(Dataset entries)
= Beginning of Section =

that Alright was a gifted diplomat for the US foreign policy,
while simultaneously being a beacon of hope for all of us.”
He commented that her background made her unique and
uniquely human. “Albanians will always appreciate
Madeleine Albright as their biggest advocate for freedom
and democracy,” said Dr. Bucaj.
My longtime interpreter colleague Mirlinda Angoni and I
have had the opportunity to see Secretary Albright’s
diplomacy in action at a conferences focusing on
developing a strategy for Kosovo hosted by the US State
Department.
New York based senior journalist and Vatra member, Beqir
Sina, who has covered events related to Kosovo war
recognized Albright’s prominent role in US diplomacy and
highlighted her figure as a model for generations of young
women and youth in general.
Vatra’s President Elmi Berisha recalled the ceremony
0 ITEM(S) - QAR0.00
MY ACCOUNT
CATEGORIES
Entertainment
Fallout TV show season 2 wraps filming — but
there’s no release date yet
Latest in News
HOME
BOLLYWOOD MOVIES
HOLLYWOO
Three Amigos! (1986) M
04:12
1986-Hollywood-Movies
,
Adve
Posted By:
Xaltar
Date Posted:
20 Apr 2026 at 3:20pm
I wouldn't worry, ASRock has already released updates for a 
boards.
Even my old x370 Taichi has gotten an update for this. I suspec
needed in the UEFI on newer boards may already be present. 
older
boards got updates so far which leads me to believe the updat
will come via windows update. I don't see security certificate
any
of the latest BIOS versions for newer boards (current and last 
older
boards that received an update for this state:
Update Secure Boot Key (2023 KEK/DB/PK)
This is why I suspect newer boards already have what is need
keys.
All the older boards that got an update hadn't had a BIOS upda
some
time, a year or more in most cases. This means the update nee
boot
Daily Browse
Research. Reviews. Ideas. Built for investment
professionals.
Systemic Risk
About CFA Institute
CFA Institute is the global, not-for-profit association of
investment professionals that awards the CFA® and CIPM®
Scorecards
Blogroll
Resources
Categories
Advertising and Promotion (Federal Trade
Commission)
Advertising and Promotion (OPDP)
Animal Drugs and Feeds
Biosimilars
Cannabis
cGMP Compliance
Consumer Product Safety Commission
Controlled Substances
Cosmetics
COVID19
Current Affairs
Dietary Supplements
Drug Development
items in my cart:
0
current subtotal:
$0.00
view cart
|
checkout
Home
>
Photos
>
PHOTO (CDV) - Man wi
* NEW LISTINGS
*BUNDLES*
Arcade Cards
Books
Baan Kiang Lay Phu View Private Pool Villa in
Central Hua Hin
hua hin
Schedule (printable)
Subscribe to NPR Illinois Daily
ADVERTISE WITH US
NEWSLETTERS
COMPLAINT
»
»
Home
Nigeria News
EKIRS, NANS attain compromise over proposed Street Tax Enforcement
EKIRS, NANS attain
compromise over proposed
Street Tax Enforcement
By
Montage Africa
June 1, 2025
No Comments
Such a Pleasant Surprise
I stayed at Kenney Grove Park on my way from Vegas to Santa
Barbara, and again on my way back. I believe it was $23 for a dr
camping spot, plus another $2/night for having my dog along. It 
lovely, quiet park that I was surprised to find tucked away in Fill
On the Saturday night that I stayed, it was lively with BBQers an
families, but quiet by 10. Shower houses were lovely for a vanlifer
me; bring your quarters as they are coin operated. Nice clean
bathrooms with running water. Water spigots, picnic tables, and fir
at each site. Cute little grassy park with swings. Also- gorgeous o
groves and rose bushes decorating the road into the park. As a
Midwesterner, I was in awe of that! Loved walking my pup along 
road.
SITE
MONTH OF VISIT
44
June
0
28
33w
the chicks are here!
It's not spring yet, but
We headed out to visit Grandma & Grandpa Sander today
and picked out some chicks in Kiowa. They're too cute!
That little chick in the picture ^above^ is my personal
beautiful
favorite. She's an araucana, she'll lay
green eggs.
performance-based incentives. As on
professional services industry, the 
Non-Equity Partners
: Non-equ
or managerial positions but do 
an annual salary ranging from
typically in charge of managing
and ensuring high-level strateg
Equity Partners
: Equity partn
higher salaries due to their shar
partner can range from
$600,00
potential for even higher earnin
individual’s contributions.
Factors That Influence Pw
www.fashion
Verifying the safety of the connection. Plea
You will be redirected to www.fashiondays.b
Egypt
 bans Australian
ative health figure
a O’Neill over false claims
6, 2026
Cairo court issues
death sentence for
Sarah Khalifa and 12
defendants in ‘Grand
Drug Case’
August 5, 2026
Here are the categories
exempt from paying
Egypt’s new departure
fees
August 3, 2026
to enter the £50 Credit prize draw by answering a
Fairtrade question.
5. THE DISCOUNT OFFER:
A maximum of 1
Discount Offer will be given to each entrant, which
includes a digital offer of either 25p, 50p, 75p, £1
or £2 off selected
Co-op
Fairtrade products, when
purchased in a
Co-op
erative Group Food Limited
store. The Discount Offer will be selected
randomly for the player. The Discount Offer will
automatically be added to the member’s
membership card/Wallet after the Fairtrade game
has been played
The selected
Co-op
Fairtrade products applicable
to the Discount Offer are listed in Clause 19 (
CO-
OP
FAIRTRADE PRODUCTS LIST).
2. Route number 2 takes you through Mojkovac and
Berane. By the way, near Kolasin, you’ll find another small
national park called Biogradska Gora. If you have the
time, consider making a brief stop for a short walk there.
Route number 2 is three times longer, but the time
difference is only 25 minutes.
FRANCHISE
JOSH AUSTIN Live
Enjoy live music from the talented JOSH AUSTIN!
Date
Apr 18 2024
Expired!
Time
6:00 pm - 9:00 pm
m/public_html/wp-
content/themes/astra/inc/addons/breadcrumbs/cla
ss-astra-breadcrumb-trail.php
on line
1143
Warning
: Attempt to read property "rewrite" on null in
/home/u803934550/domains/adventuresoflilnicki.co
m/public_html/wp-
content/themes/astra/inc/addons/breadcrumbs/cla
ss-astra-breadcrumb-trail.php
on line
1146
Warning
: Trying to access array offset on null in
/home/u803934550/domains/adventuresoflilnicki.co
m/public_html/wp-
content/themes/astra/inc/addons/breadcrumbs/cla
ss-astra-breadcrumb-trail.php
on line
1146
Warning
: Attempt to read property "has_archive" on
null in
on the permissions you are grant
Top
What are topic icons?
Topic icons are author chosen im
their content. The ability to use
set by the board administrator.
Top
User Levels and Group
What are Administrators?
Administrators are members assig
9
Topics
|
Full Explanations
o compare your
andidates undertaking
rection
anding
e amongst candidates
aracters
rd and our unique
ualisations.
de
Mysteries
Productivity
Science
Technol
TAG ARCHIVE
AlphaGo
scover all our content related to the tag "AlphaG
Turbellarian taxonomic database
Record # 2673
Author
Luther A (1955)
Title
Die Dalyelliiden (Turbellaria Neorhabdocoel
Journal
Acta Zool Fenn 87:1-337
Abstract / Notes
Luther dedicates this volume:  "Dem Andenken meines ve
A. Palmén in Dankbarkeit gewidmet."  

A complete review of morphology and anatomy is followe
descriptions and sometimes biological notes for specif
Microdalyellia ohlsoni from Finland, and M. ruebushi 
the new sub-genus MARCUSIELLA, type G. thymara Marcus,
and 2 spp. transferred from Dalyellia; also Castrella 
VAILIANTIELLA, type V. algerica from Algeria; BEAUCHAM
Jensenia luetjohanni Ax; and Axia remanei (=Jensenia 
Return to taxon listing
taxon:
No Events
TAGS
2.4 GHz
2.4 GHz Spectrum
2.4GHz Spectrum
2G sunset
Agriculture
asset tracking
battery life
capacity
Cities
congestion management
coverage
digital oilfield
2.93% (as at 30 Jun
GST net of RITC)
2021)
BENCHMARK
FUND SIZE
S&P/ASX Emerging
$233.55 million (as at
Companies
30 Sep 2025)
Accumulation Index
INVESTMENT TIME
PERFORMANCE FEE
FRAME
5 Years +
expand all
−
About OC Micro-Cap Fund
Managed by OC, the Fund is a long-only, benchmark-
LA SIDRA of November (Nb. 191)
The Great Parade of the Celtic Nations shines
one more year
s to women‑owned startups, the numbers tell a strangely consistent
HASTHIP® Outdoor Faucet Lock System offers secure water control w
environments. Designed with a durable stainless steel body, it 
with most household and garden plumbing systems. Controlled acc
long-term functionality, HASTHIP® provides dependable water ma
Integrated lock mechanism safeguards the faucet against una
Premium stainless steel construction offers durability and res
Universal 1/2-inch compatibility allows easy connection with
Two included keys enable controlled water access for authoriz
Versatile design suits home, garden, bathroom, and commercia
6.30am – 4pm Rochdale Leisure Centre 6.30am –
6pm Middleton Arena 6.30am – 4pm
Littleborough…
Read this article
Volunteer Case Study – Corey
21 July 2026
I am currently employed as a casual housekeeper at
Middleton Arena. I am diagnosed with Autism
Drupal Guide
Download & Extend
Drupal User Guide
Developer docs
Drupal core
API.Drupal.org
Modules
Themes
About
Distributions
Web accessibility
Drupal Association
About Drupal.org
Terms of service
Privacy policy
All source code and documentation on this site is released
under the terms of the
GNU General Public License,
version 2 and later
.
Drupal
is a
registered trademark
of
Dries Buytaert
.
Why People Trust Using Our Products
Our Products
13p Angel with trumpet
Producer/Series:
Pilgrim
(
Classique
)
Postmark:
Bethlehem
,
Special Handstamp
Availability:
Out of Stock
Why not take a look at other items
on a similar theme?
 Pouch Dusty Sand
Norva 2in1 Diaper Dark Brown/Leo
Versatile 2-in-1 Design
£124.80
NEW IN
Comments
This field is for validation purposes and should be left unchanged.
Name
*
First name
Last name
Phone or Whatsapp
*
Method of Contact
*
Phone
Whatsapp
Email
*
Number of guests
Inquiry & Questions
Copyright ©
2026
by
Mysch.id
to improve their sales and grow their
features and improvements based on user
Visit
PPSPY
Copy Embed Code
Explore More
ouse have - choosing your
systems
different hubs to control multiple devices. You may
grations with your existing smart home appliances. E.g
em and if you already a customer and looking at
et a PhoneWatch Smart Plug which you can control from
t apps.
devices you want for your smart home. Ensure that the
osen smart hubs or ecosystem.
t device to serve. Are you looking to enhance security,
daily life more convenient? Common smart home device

= End of Section =

--- Task details ---
Give the number of lines in the data above that contain the word "Equity", with no accompanying text.

--- Task answer ---
3